I looked at the code and I think there are not much differences between 14.1 and CURRENT, at least for the IPv4 case, which I am focussing on. The reassembly algorithm is also deterministic and therefore looking into cases where you describe it as un-deterministic is interesting. But to be clear: deterministic means if the IPv4 stack reassembles the same sequence of incoming packets the same way. I have two questions for you: (1) how do you ensure that different test cases do not interfere? Manually selecting different IP IDs? (2) how do you ensure that the reassembly buffer is empty, before you start running a test? If fragments stay there, the second run has a different input. For example, test_495_peosp-oms, the reassembly can be performed after the first two packets have been received (see the corresponding y trace). So the last two fragments stay in the reassembly buffer. When you run the test again, it looks receiving (in this sequence) the 3rd, 4th, 1st, 2nd, 3rd, 4th segment. After the first four fragments, the packet is reassembled, but differently, since the sequence is different. I guess this results in an ICMP checksum error and therefore you don't see the ICMP echo response. Maybe I can hack packetdrill a bit to test this locally. But right now I suspect that the cause for the difference in behavior is related to the reassembly buffer not being in the same state when running the tests.

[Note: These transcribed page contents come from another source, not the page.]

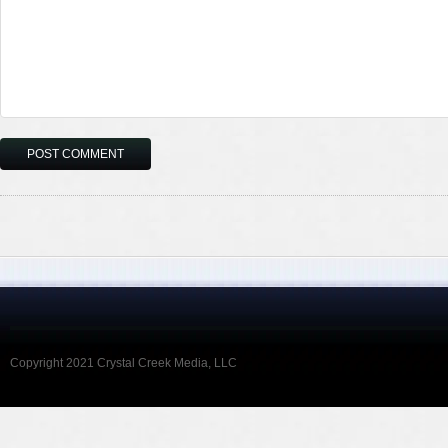
Copyright 2021 Crystal Creek Media, LLC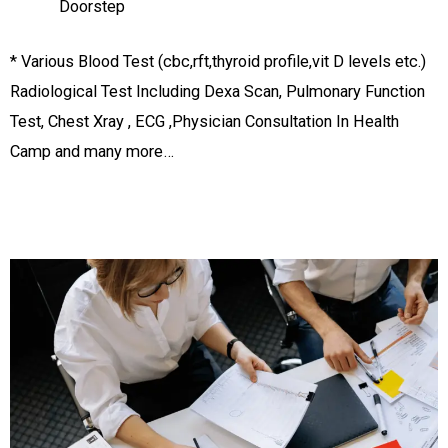
Doorstep
* Various Blood Test (cbc,rft,thyroid profile,vit D levels etc.)
Radiological Test Including Dexa Scan, Pulmonary Function
Test, Chest Xray , ECG ,Physician Consultation In Health
Camp and many more…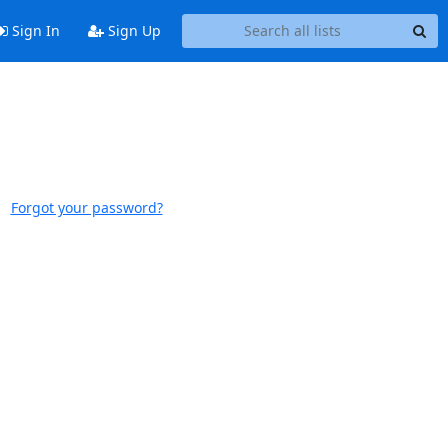
Sign In
Sign Up
Forgot your password?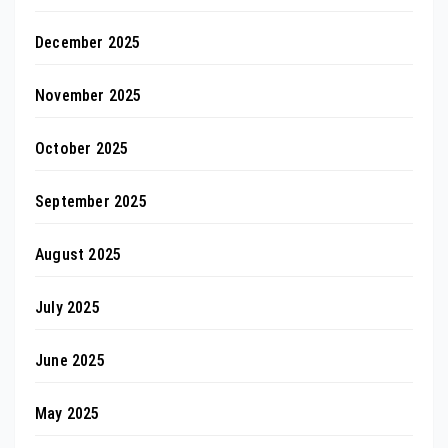
December 2025
November 2025
October 2025
September 2025
August 2025
July 2025
June 2025
May 2025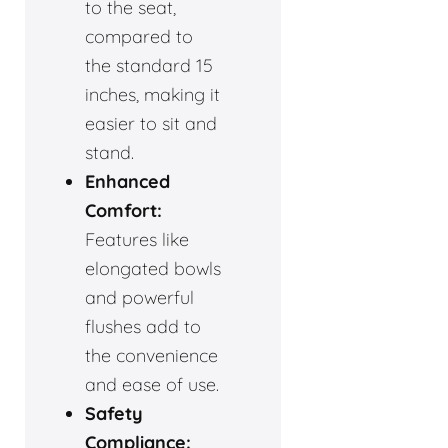
to the seat,
compared to
the standard 15
inches, making it
easier to sit and
stand.
Enhanced
Comfort:
Features like
elongated bowls
and powerful
flushes add to
the convenience
and ease of use.
Safety
Compliance: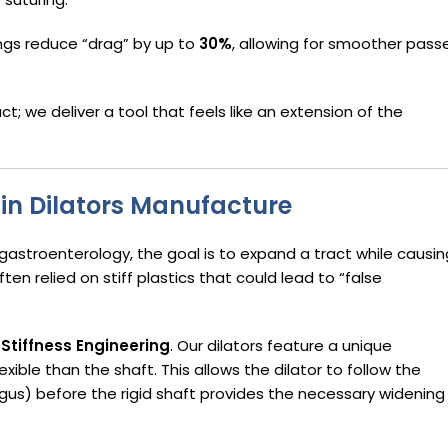
ngs reduce “drag” by up to
30%
, allowing for smoother pass
uct; we deliver a tool that feels like an extension of the
n in Dilators Manufacture
d gastroenterology, the goal is to expand a tract while causin
ten relied on stiff plastics that could lead to “false
Stiffness Engineering
. Our dilators feature a unique
exible than the shaft. This allows the dilator to follow the
gus) before the rigid shaft provides the necessary widening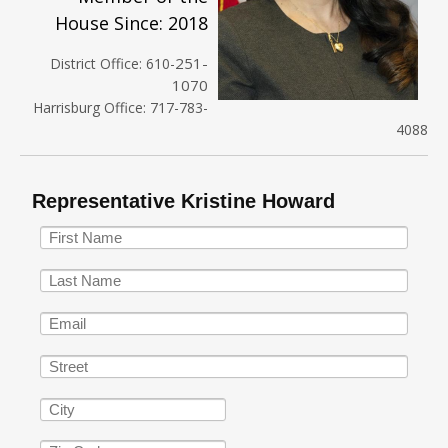
House Since: 2018
251-
District Office: 610-
1070
Harrisburg Office: 717-783-
4088
Representative Kristine Howard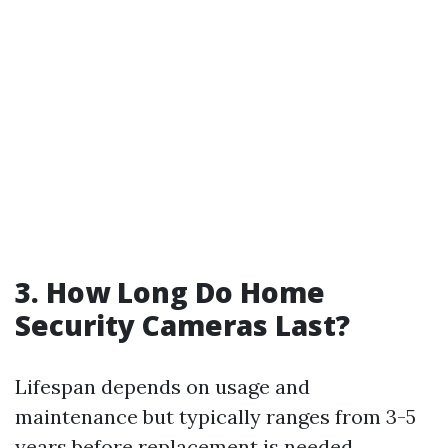
3. How Long Do Home
Security Cameras Last?
Lifespan depends on usage and
maintenance but typically ranges from 3-5
years before replacement is needed.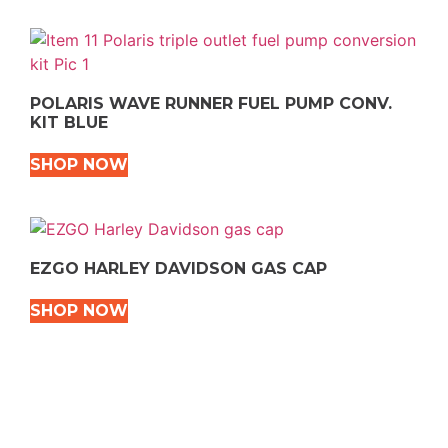
POLARIS WAVE RUNNER FUEL PUMP CONV.
KIT BLUE
SHOP NOW
EZGO HARLEY DAVIDSON GAS CAP
SHOP NOW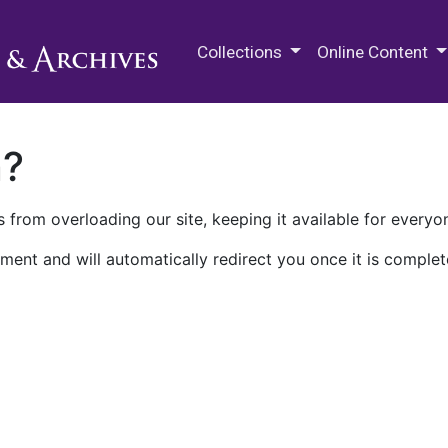
M.E. Grenander Department of
Collections
Online Content
n?
 from overloading our site, keeping it available for everyo
ment and will automatically redirect you once it is complet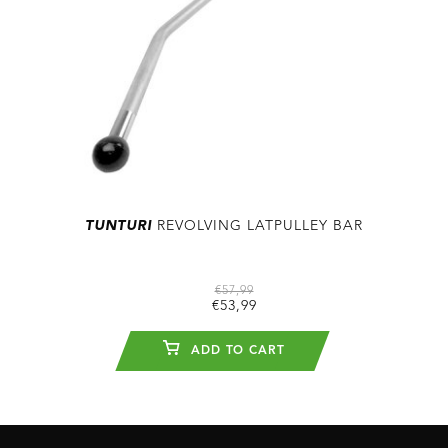
TUNTURI
REVOLVING LATPULLEY BAR
€57,99
€53,99
ADD TO CART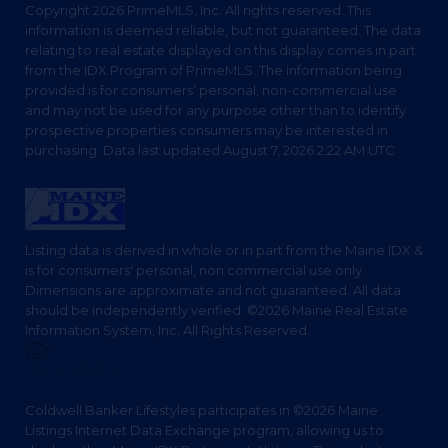
Copyright 2026 PrimeMLS, Inc. All rights reserved. This
information is deemed reliable, but not guaranteed. The data
relating to real estate displayed on this display comes in part
from the IDX Program of PrimeMLS. The information being
provided is for consumers’ personal, non-commercial use
and may not be used for any purpose other than to identify
prospective properties consumers may be interested in
purchasing. Data last updated August 7, 2026 2:22 AM UTC
Listing data is derived in whole or in part from the Maine IDX &
is for consumers' personal, non commercial use only.
Dimensions are approximate and not guaranteed. All data
should be independently verified. ©2026 Maine Real Estate
Information System, Inc. All Rights Reserved.
Privacy Policy
Coldwell Banker Lifestyles participates in ©2026 Maine
Listings Internet Data Exchange program, allowing us to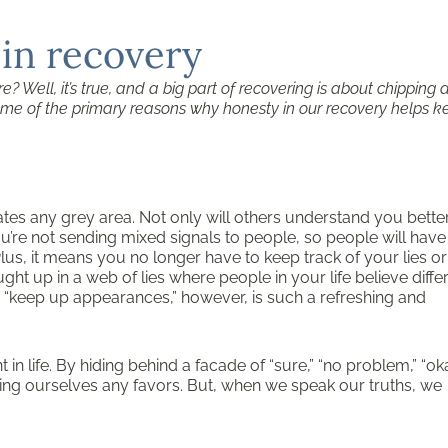
 in recovery
e? Well, it’s true, and a big part of recovering is about chipping
e some of the primary reasons why honesty in our recovery helps 
ates any grey area. Not only will others understand you better
ou’re not sending mixed signals to people, so people will have
lus, it means you no longer have to keep track of your lies or
t up in a web of lies where people in your life believe diffe
o “keep up appearances,” however, is such a refreshing and
in life. By hiding behind a facade of “sure,” “no problem,” “oka
oing ourselves any favors. But, when we speak our truths, we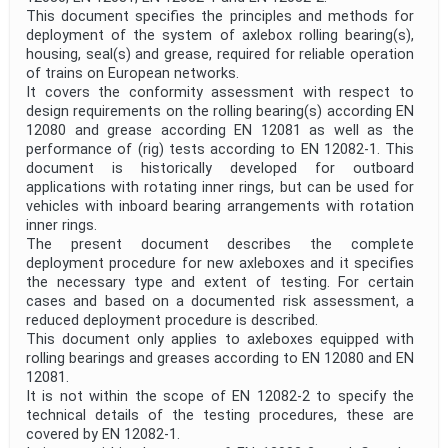
This document specifies the principles and methods for
deployment of the system of axlebox rolling bearing(s),
housing, seal(s) and grease, required for reliable operation
of trains on European networks.
It covers the conformity assessment with respect to
design requirements on the rolling bearing(s) according EN
12080 and grease according EN 12081 as well as the
performance of (rig) tests according to EN 12082-1. This
document is historically developed for outboard
applications with rotating inner rings, but can be used for
vehicles with inboard bearing arrangements with rotation
inner rings.
The present document describes the complete
deployment procedure for new axleboxes and it specifies
the necessary type and extent of testing. For certain
cases and based on a documented risk assessment, a
reduced deployment procedure is described.
This document only applies to axleboxes equipped with
rolling bearings and greases according to EN 12080 and EN
12081.
It is not within the scope of EN 12082-2 to specify the
technical details of the testing procedures, these are
covered by EN 12082-1.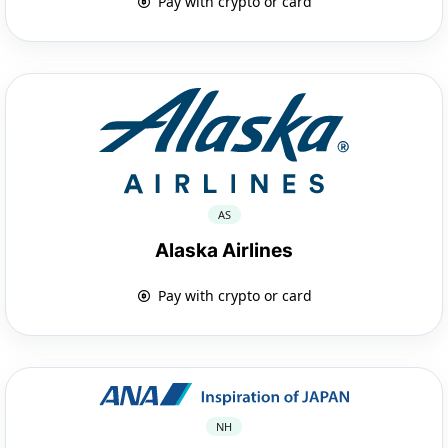
Pay with crypto or card
AS
Alaska Airlines
Pay with crypto or card
NH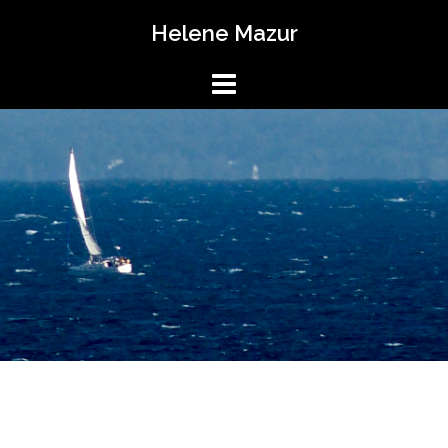
Skip
Helene Mazur
to
content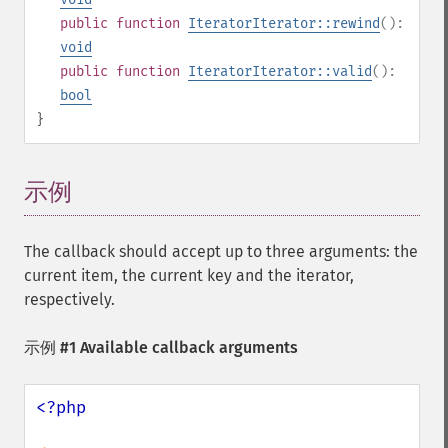
public
function
IteratorIterator::rewind
():
void
public
function
IteratorIterator::valid
():
bool
}
示例
¶
The callback should accept up to three arguments: the
current item, the current key and the iterator,
respectively.
示例 #1 Available callback arguments
<?php
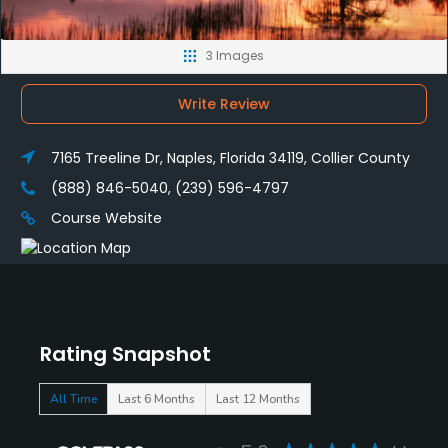
3 Images
Write Review
7165 Treeline Dr, Naples, Florida 34119, Collier County
(888) 846-5040, (239) 596-4797
Course Website
Rating Snapshot
All Time
Last 6 Months
Last 12 Months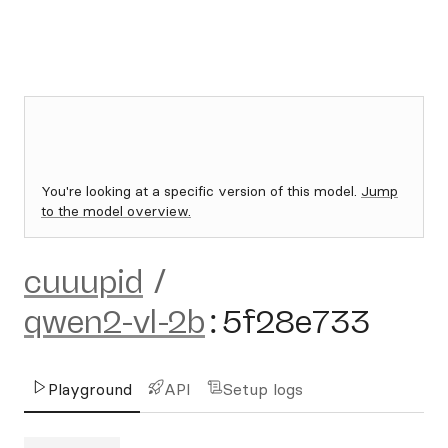
You're looking at a specific version of this model.
Jump
to the model overview.
cuuupid
/
qwen2-vl-2b
:
5f28e733
Playground
API
Setup logs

(1) Every scenario has its own IPID offset (0, 1000, 2000, ...), which allows for uniquely identifying a test case for one run. For example, test case 152 has an IPID of 21152 with scenario 21 and 36152 for scenarii 36. (2) These IPIDs are, however, repeated across the runs. For the other tested IPv4 and IPv6 targets, we do not usually reboot the target between the runs, since we do not observe inconsistent test case reassemblies. However, after the FreeBSD host reboot (which should discard any previously received fragments, right?), we still observe inconsistent reassemblies. You can find here https://filesender.renater.fr/?s=download&token=5f407a38-1bc5-47db-aeef-cce91bdabc73 a minimal version of our testing tool with two testing scenarii for which we've found inconsistencies across our runs, namely peoef and peosp-nf. I prepared some instructions in the README, but you might need additional ones. Do not hesitate if you need anything.
Thanks for sharing your tool. I am planing to add the needed functionality to packetdrill, but that needs a bit of time. Can I run your tool on a FreeBSD arm64 box or do I need FreeBSD on Intel, since I saw that you are using VirtualBox. Or do I need some other systems?
Unfortunately, I have only Virtualbox-based boxes prepared. Since I don't have an arm64 laptop, I can't test an adaptation of the Vagrantfile for arm64 hosts. However, I don't think it would require much changes. * The current Base box (debian/testing64) is amd64 only, but this one https://portal.cloud.hashicorp.com/vagrant/discover/generic/debian12, for example, has arm64 support. * The current Target box (bento/freebsd-14.1) is also amd64 only. But, this one has arm64 support https://portal.cloud.hashicorp.com/vagrant/discover/bento/freebsd-14. To recall, the tool deploys two Vagrant boxes: Base (a debian) and Target (freebsd 14.1). Base box is not essential; you can actually execute the commands from your host machine (Base mainly allows us to launch generic commands in our IP testing). You may prefer to run/prepare your own freebsd VM (Target). In any case, if you change our default setup, be careful to 1) adapt MAC and IP addresses in the PCAP files, 2) disable NIC offloading that could interfere with freebsd host reassembly. I forgot to mention that we would like the entire PCAP file set not shared publicly until our work is published. We plan to publish the entire tool after that.
(In reply to Lucas Aubard from comment #8) Thanks for the information. I have no experience with Vagrant, but I do have amd64 based FreeBSD systems. Will try and report. I will not share any .pcap files or any other stuff except discussing why the behavior observed happens.